Opening the North American Charging Standard | Tesla







www.tesla.com





Is this new? I thought other manufacturers were always able to use the Tesla charger/connector?


----------



## NR4P (Jul 14, 2018)

shareef777 said:


> Opening the North American Charging Standard | Tesla
> 
> 
> 
> ...


Yes but anyone that used any Tesla technology had to agree to never sue Tesla and in turn, give up their IP rights to Tesla. Tesla's anyone can use our technology had some big big strings attached. That's why people avoided any Tesla designs.
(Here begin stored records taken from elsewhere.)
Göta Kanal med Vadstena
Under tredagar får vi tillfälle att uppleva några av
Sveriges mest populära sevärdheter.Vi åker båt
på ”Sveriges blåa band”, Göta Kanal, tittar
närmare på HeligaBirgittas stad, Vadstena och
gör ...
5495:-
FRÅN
The new news seems to do away with that requirement but doesn't clearly say so. I also thing Tesla is realizing that CCS is going to rule the world.


----------



## Rapdka (Dec 6, 2016)

NR4P said:


> Yes but anyone that used any Tesla technology had to agree to never sue Tesla and in turn, give up their IP rights to Tesla. Tesla's anyone can use our technology had some big big strings attached. That's why people avoided any Tesla designs.
> 
> The new news seems to do away with that requirement but doesn't clearly say so. I also thing Tesla is realizing that CCS is going to rule the world.
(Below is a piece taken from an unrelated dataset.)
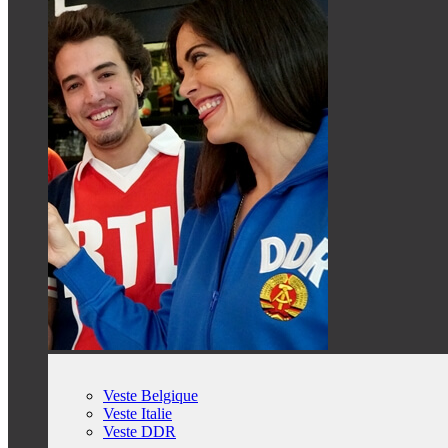
Veste Belgique
Veste Italie
Veste DDR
 Tesla charging in North America is restricted to Tesla vehicles, the charging connector plug is different than other EVs. As well, the vehicle ID and Credit Account has to be established to use a Tesla charge. Anyone including Tesla owners can sue Tesla.


----------



## NR4P (Jul 14, 2018)

Rapdka said:


> Tesla charging in North America is restricted to Tesla vehicles, the charging connector plug is different than other EVs. As well, the vehicle ID and Credit Account has to be established to use a Tesla charge. Anyone including Tesla owners can sue Tesla.


I am afraid your last statement is not entirely correct. Did you read Tesla's IP sharing agreement? That's been in place for years. Be sure to read it. That's one reason why other OEMs never used Tesla technology.

Second even the majority of owners gave up their rights to sue Tesla. Did you read your Order Agreement? Look on page 4 or 5 (it changed over the years). Owners give up their right to sue Tesla and must use Arbitration unless they opted out initially. 

Of course anyone else can sue Tesla for whatever they choose.

(This is not legal advice)


----------